AVMA’s role as education accreditor scrutinized

USDE addresses critics as scheduled review of COE draws near

Published: December 11, 2012
By Jennifer Fiala

As the American Veterinary Medical Association (AVMA) seeks to preserve its status as the nation’s sole accreditor of veterinary education, the group may face tough questions about whether rule bending and conflicts of interest play a role in Council on Education (COE) operations.

AVMA officials will go before a branch of the United States Department of Education (USDE) Wednesday morning as part of the COE's five-year review for continued recognition. The National Advisory Committee on Institutional Quality and Integrity (NACIQI) is a 18-member advisory board within USDE that counsels the Secretary of Education about the status of higher education accreditors.

According to the NACIQI's agenda, one hour and 15 minutes are allotted to focus on COE operations. It's uncertain whether decisions will be made during the hearing.

What's clear is that government officials are paying considerable attention to how veterinary accreditation is run in the United States, likely in response to recent complaints about how the COE operates. The comments, solicited by NACIQI ahead of the COE's five-year-review, were lodged mostly by academic insiders within the veterinary profession, government officials say.

USDE has recognized the COE — a 20-member volunteer accrediting body under the AVMA umbrella — since 1952. The COE’s job to accredit the nation’s 28 veterinary medical programs has attracted little controversy during much of those six decades.

That's now changed, and so have challenges facing veterinarians in the United States.

AVMA officials promote expanding the COE's review of veterinary programs to international schools. At least 13 foreign veterinary medical programs are recognized by the COE.

This comes at a time when the U.S. job market for veterinarians is suffering, educational indebtedness is at an all-time high and market oversaturation is considered by many to be a major threat to the future health of the profession.

AVMA accreditation makes it easier for graduates of foreign programs to work inside the United States. At the same time, critics question whether some programs truly are on par with U.S. veterinary institutions or external pressures are influencing COE decisions. 
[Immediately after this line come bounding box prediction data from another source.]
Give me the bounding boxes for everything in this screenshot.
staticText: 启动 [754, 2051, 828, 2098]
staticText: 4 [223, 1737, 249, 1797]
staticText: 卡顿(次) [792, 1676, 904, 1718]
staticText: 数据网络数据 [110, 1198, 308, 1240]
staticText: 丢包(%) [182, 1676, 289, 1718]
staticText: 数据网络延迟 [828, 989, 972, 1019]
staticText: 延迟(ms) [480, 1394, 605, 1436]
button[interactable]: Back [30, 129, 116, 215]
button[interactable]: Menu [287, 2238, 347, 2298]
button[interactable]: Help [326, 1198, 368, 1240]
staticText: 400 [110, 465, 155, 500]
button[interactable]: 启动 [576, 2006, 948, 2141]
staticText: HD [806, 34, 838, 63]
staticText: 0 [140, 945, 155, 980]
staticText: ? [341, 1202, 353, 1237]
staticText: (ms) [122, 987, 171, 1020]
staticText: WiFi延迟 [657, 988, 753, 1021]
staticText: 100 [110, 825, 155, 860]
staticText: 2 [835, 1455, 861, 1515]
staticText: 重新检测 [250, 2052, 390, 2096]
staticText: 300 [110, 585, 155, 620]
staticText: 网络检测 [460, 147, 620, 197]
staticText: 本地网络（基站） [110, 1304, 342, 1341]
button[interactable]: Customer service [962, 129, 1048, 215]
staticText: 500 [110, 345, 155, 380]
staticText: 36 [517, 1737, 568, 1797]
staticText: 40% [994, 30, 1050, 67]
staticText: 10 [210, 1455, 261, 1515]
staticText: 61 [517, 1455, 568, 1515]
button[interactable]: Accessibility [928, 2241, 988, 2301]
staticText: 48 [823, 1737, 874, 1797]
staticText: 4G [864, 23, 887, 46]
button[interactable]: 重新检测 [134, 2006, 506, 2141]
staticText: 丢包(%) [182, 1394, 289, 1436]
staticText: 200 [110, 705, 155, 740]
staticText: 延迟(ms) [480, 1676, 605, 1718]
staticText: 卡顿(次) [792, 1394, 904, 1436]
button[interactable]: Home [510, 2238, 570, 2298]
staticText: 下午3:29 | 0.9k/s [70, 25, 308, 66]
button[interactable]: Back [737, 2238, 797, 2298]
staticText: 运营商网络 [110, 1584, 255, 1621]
A dozen or so veterinarians — including at least five high-profile educators and administrators — wrote letters to NACIQI. Some suggested that the COE is overly and improperly influenced by AVMA executives and policymakers. Their grievances against the AVMA and COE are outlined in a 24-page audit by the government.
The AVMA is criticized because it administers a foreign graduate equivalency examination at the same time it hosts an accreditation program — an arrangement considered by some to be a conflict of interest. By comparison, the accreditation of human medical programs is run by an independent body sponsored by both the American Medical Association and the Association of American Medical Colleges.

The AVMA also is accused of failing to uniformly apply the COE's 11 accreditation standards, seeming to adopt an inconsistent approach to accreditation that varies depending on the program in question.

In the government audit, AVMA officials played down criticisms by noting that those with complaints represent a “small fraction” of the veterinary profession.

USDE officials did not agree with that assessment.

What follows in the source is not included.